Vectorize Iris
Vectorize Iris is a model-based extraction solution that transforms how AI systems handle PDFs and documents. It combines extraction and chunking into one streamlined process, making it easier than ever to get clean, usable text from complex documents.
Why Use Iris?
Iris replaces what traditionally required multiple tools (like PyPDF for extraction and RecursiveSplitter for chunking) with a single, more capable solution. It's particularly good at maintaining text semantics when converting to markdown, giving your LLMs cleaner context to work with.
Key advantages:
- Advanced format handling - Works with PDFs, images, scans, and embedded content
- Precise table parsing - Handles even complex tables accurately
- Multi-language support - Process 100+ languages including Hindi, Arabic, and Chinese
- Metadata extraction - Extract structured data using JSON schemas
Use Iris in RAG Pipelines
The easiest way to use Iris is directly in your Vectorize RAG pipelines. When creating or configuring a pipeline, select Vectorize Iris as your extraction method. The pipeline will automatically use Iris to process all incoming documents, maintaining structure and semantics for optimal retrieval.
Perfect for:
- Production RAG systems that need reliable extraction
- Pipelines processing diverse document types
- Applications requiring structured metadata extraction
Learn more about creating pipelines and automatic metadata extraction.
Use Iris via API or CLI
For direct extraction outside of pipelines, Iris is available through:
API Extraction
Programmatically extract text from documents using the Vectorize API. Ideal for:
- Custom extraction workflows
- Integration with existing applications
- On-demand document processing
See the full SDK documentation with code examples in Python and JavaScript.
CLI Tool
For local testing and development, use the Vectorize Iris command-line tool:
# Install
curl -fsSL https://raw.githubusercontent.com/vectorize-io/vectorize-iris/refs/heads/main/install.sh | sh
# Extract from a document
vectorize-iris document.pdf
# Process a directory
vectorize-iris ./documents -f ./output
Perfect for quick tests, batch processing, and CI/CD pipelines. Full installation and usage details in the CLI documentation.

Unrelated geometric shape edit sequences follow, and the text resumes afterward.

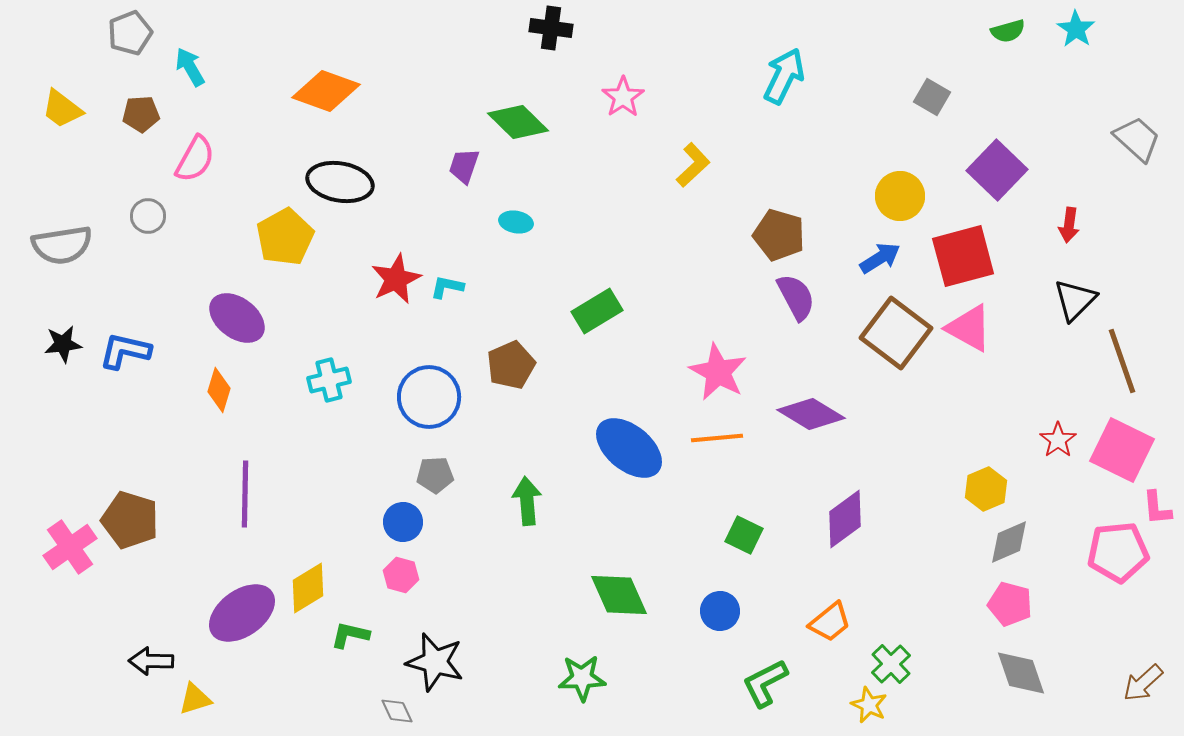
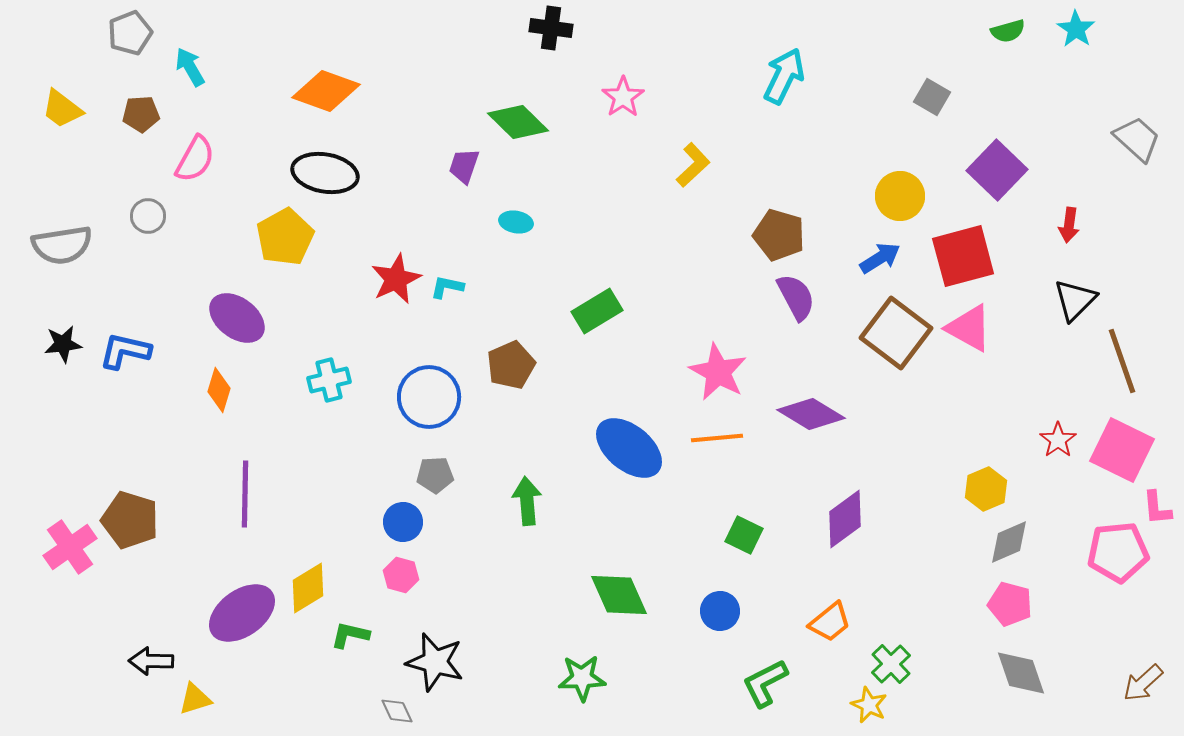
black ellipse at (340, 182): moved 15 px left, 9 px up
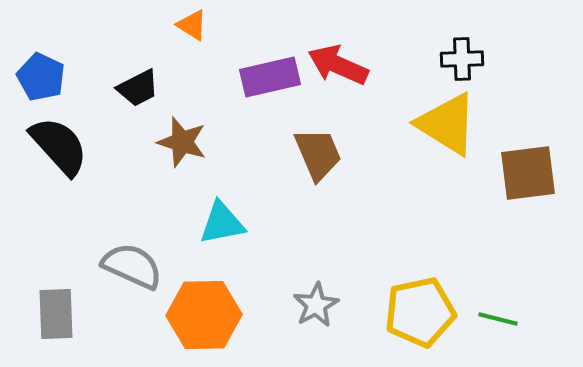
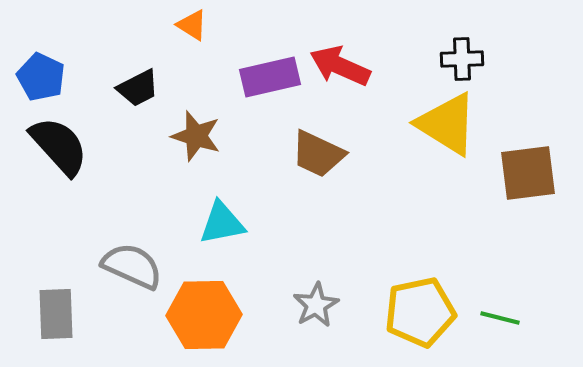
red arrow: moved 2 px right, 1 px down
brown star: moved 14 px right, 6 px up
brown trapezoid: rotated 138 degrees clockwise
green line: moved 2 px right, 1 px up
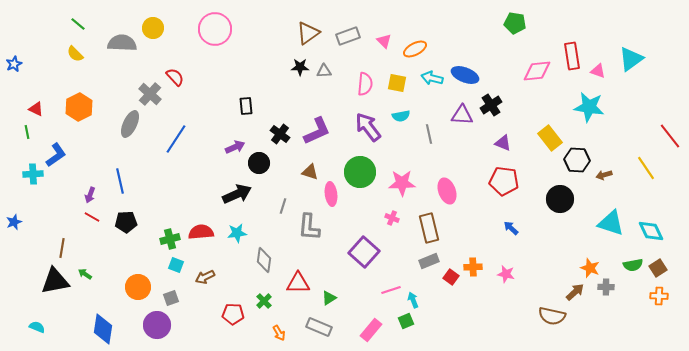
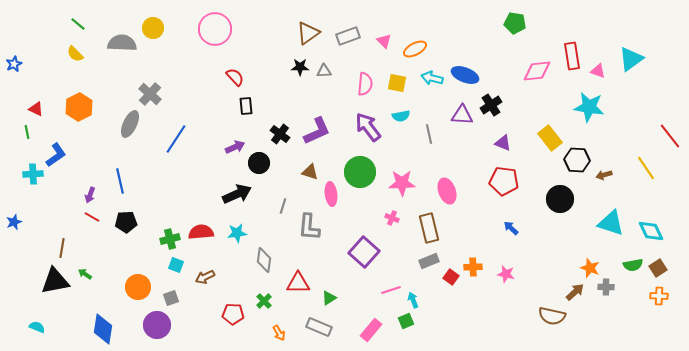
red semicircle at (175, 77): moved 60 px right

Test Iris with the Extraction Tester
Before committing to an extraction method, test how Iris handles your specific documents using the Extraction Tester.
The Extraction Tester lets you:
- Upload sample documents
- Compare Iris against other extraction methods
- View results in multiple formats (text, markdown, chunks)
- Test metadata extraction schemas
- Verify table and image handling
Use this to ensure Iris meets your quality requirements before building production pipelines.